● **WHAT THE TASK REQUIRES**: Each record must come back unchanged in your answer, stripped of its images.

[Records from a dataset]
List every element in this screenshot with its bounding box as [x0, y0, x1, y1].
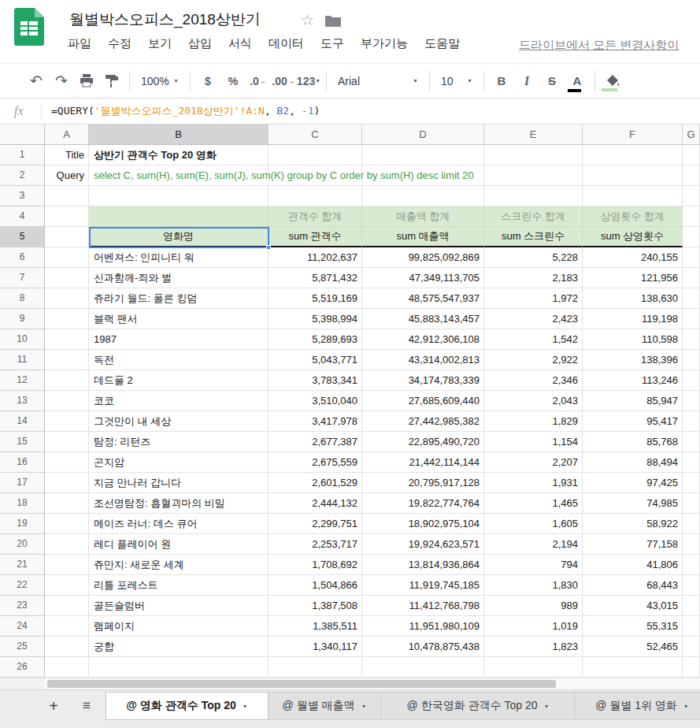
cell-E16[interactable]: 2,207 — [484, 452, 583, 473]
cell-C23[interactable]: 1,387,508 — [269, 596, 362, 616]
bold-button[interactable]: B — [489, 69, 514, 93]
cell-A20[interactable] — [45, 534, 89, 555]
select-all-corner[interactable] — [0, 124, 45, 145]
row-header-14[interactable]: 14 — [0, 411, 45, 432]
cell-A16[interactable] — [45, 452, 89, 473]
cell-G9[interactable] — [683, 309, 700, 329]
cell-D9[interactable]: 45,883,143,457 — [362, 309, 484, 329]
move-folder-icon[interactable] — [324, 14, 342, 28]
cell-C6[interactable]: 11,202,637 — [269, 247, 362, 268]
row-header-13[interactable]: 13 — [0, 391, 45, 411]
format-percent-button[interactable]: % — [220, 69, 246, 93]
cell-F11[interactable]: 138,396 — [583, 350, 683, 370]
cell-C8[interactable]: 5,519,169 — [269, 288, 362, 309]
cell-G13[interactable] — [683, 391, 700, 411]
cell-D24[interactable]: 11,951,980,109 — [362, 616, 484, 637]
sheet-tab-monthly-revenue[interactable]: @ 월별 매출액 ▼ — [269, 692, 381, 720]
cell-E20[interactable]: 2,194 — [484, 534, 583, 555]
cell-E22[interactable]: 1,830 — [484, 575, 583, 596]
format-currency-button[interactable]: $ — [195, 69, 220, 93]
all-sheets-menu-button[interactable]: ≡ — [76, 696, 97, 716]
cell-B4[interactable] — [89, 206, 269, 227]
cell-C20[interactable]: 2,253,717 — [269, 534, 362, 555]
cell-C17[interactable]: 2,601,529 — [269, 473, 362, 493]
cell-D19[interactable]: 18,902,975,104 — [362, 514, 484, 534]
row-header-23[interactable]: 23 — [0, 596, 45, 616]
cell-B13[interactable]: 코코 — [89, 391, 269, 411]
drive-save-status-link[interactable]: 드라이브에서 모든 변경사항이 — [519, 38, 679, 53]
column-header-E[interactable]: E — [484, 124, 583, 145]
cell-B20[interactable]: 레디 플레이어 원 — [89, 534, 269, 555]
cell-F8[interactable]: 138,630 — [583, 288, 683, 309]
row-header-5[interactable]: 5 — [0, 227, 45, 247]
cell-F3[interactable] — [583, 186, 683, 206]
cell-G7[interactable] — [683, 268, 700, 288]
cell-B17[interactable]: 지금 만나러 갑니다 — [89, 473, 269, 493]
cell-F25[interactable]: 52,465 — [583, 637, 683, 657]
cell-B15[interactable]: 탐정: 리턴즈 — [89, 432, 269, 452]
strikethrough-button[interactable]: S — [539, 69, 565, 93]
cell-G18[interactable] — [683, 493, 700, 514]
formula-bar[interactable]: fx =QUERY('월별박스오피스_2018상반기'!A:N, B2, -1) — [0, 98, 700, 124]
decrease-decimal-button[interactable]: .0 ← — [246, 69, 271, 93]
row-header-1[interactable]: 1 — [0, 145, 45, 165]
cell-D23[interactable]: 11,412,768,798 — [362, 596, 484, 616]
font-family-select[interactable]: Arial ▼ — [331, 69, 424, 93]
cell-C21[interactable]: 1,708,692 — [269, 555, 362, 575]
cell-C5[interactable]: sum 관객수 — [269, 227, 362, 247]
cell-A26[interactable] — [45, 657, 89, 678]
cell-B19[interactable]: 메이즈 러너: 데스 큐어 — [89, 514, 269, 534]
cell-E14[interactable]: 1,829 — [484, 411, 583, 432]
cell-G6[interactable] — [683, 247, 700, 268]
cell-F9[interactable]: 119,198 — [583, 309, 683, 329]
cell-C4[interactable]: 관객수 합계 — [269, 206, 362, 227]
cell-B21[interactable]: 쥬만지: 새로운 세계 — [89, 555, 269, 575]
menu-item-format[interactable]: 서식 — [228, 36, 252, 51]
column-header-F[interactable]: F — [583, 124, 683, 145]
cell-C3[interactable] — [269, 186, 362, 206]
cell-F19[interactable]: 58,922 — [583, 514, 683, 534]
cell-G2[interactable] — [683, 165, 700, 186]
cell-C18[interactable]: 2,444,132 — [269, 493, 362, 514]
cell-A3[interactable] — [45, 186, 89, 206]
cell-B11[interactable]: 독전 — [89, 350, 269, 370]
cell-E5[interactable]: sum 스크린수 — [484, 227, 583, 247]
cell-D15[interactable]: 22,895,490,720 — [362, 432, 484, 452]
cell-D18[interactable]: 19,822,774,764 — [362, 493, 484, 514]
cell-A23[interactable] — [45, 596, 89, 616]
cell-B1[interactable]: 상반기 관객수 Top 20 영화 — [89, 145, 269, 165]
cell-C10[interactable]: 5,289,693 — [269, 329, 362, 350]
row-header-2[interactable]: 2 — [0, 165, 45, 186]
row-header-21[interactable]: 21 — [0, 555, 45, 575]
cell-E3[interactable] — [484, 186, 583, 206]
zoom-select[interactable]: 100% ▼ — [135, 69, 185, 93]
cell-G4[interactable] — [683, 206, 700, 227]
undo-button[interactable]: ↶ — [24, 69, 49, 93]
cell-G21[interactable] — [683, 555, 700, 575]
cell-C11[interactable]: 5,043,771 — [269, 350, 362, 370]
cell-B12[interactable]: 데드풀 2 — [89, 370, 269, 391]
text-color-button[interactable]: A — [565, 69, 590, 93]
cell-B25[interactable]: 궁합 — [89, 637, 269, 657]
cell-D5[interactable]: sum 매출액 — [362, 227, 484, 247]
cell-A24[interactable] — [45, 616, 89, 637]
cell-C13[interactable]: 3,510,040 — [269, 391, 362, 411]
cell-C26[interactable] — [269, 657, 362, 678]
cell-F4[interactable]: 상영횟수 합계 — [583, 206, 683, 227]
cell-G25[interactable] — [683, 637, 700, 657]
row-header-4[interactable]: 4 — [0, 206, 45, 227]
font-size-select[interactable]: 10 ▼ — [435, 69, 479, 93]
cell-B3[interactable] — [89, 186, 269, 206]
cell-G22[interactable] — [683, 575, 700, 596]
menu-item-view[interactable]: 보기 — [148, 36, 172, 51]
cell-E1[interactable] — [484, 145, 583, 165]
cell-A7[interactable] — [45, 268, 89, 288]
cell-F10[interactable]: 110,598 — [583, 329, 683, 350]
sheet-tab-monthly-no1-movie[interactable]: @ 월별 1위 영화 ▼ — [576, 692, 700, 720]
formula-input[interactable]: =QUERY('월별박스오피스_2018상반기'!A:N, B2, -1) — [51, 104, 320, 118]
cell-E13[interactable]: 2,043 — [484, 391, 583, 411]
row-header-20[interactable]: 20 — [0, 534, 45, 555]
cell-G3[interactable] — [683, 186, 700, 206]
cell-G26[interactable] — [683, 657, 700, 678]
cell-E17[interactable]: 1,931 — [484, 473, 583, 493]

● **SOLUTION TO THE PROBLEM**:
List every element in this screenshot with its bounding box as [x0, y0, x1, y1].
cell-E16[interactable]: 2,207 — [484, 452, 583, 473]
cell-C23[interactable]: 1,387,508 — [269, 596, 362, 616]
bold-button[interactable]: B — [489, 69, 514, 93]
cell-A20[interactable] — [45, 534, 89, 555]
select-all-corner[interactable] — [0, 124, 45, 145]
row-header-14[interactable]: 14 — [0, 411, 45, 432]
cell-A16[interactable] — [45, 452, 89, 473]
cell-G9[interactable] — [683, 309, 700, 329]
cell-D9[interactable]: 45,883,143,457 — [362, 309, 484, 329]
move-folder-icon[interactable] — [324, 14, 342, 28]
cell-C6[interactable]: 11,202,637 — [269, 247, 362, 268]
row-header-13[interactable]: 13 — [0, 391, 45, 411]
format-percent-button[interactable]: % — [220, 69, 246, 93]
cell-F11[interactable]: 138,396 — [583, 350, 683, 370]
cell-C8[interactable]: 5,519,169 — [269, 288, 362, 309]
cell-G13[interactable] — [683, 391, 700, 411]
cell-D24[interactable]: 11,951,980,109 — [362, 616, 484, 637]
sheet-tab-monthly-revenue[interactable]: @ 월별 매출액 ▼ — [269, 692, 381, 720]
cell-E20[interactable]: 2,194 — [484, 534, 583, 555]
cell-E22[interactable]: 1,830 — [484, 575, 583, 596]
format-currency-button[interactable]: $ — [195, 69, 220, 93]
all-sheets-menu-button[interactable]: ≡ — [76, 696, 97, 716]
cell-B4[interactable] — [89, 206, 269, 227]
cell-C20[interactable]: 2,253,717 — [269, 534, 362, 555]
cell-C17[interactable]: 2,601,529 — [269, 473, 362, 493]
cell-D19[interactable]: 18,902,975,104 — [362, 514, 484, 534]
row-header-23[interactable]: 23 — [0, 596, 45, 616]
cell-B13[interactable]: 코코 — [89, 391, 269, 411]
drive-save-status-link[interactable]: 드라이브에서 모든 변경사항이 — [519, 38, 679, 53]
column-header-E[interactable]: E — [484, 124, 583, 145]
cell-B20[interactable]: 레디 플레이어 원 — [89, 534, 269, 555]
cell-F8[interactable]: 138,630 — [583, 288, 683, 309]
row-header-5[interactable]: 5 — [0, 227, 45, 247]
cell-F3[interactable] — [583, 186, 683, 206]
cell-G7[interactable] — [683, 268, 700, 288]
cell-B17[interactable]: 지금 만나러 갑니다 — [89, 473, 269, 493]
cell-F25[interactable]: 52,465 — [583, 637, 683, 657]
cell-B15[interactable]: 탐정: 리턴즈 — [89, 432, 269, 452]
strikethrough-button[interactable]: S — [539, 69, 565, 93]
cell-G18[interactable] — [683, 493, 700, 514]
formula-bar[interactable]: fx =QUERY('월별박스오피스_2018상반기'!A:N, B2, -1) — [0, 98, 700, 124]
decrease-decimal-button[interactable]: .0 ← — [246, 69, 271, 93]
row-header-1[interactable]: 1 — [0, 145, 45, 165]
cell-D23[interactable]: 11,412,768,798 — [362, 596, 484, 616]
font-family-select[interactable]: Arial ▼ — [331, 69, 424, 93]
cell-C21[interactable]: 1,708,692 — [269, 555, 362, 575]
cell-C5[interactable]: sum 관객수 — [269, 227, 362, 247]
cell-A26[interactable] — [45, 657, 89, 678]
cell-B19[interactable]: 메이즈 러너: 데스 큐어 — [89, 514, 269, 534]
cell-E14[interactable]: 1,829 — [484, 411, 583, 432]
cell-G6[interactable] — [683, 247, 700, 268]
cell-F9[interactable]: 119,198 — [583, 309, 683, 329]
cell-C4[interactable]: 관객수 합계 — [269, 206, 362, 227]
cell-B21[interactable]: 쥬만지: 새로운 세계 — [89, 555, 269, 575]
menu-item-format[interactable]: 서식 — [228, 36, 252, 51]
column-header-F[interactable]: F — [583, 124, 683, 145]
cell-C3[interactable] — [269, 186, 362, 206]
cell-F19[interactable]: 58,922 — [583, 514, 683, 534]
cell-G2[interactable] — [683, 165, 700, 186]
cell-C18[interactable]: 2,444,132 — [269, 493, 362, 514]
cell-A3[interactable] — [45, 186, 89, 206]
cell-B11[interactable]: 독전 — [89, 350, 269, 370]
cell-E5[interactable]: sum 스크린수 — [484, 227, 583, 247]
cell-D15[interactable]: 22,895,490,720 — [362, 432, 484, 452]
cell-D18[interactable]: 19,822,774,764 — [362, 493, 484, 514]
cell-A23[interactable] — [45, 596, 89, 616]
cell-B1[interactable]: 상반기 관객수 Top 20 영화 — [89, 145, 269, 165]
cell-C10[interactable]: 5,289,693 — [269, 329, 362, 350]
row-header-2[interactable]: 2 — [0, 165, 45, 186]
row-header-21[interactable]: 21 — [0, 555, 45, 575]
cell-E3[interactable] — [484, 186, 583, 206]
zoom-select[interactable]: 100% ▼ — [135, 69, 185, 93]
cell-G4[interactable] — [683, 206, 700, 227]
undo-button[interactable]: ↶ — [24, 69, 49, 93]
cell-G21[interactable] — [683, 555, 700, 575]
cell-C11[interactable]: 5,043,771 — [269, 350, 362, 370]
cell-B12[interactable]: 데드풀 2 — [89, 370, 269, 391]
text-color-button[interactable]: A — [565, 69, 590, 93]
cell-B25[interactable]: 궁합 — [89, 637, 269, 657]
cell-D5[interactable]: sum 매출액 — [362, 227, 484, 247]
cell-A24[interactable] — [45, 616, 89, 637]
cell-C13[interactable]: 3,510,040 — [269, 391, 362, 411]
cell-C26[interactable] — [269, 657, 362, 678]
cell-F4[interactable]: 상영횟수 합계 — [583, 206, 683, 227]
cell-G25[interactable] — [683, 637, 700, 657]
row-header-4[interactable]: 4 — [0, 206, 45, 227]
font-size-select[interactable]: 10 ▼ — [435, 69, 479, 93]
cell-B3[interactable] — [89, 186, 269, 206]
cell-G22[interactable] — [683, 575, 700, 596]
menu-item-view[interactable]: 보기 — [148, 36, 172, 51]
cell-E1[interactable] — [484, 145, 583, 165]
cell-A7[interactable] — [45, 268, 89, 288]
cell-F10[interactable]: 110,598 — [583, 329, 683, 350]
sheet-tab-monthly-no1-movie[interactable]: @ 월별 1위 영화 ▼ — [576, 692, 700, 720]
formula-input[interactable]: =QUERY('월별박스오피스_2018상반기'!A:N, B2, -1) — [51, 104, 320, 118]
cell-E13[interactable]: 2,043 — [484, 391, 583, 411]
row-header-20[interactable]: 20 — [0, 534, 45, 555]
cell-G3[interactable] — [683, 186, 700, 206]
cell-G26[interactable] — [683, 657, 700, 678]
cell-E17[interactable]: 1,931 — [484, 473, 583, 493]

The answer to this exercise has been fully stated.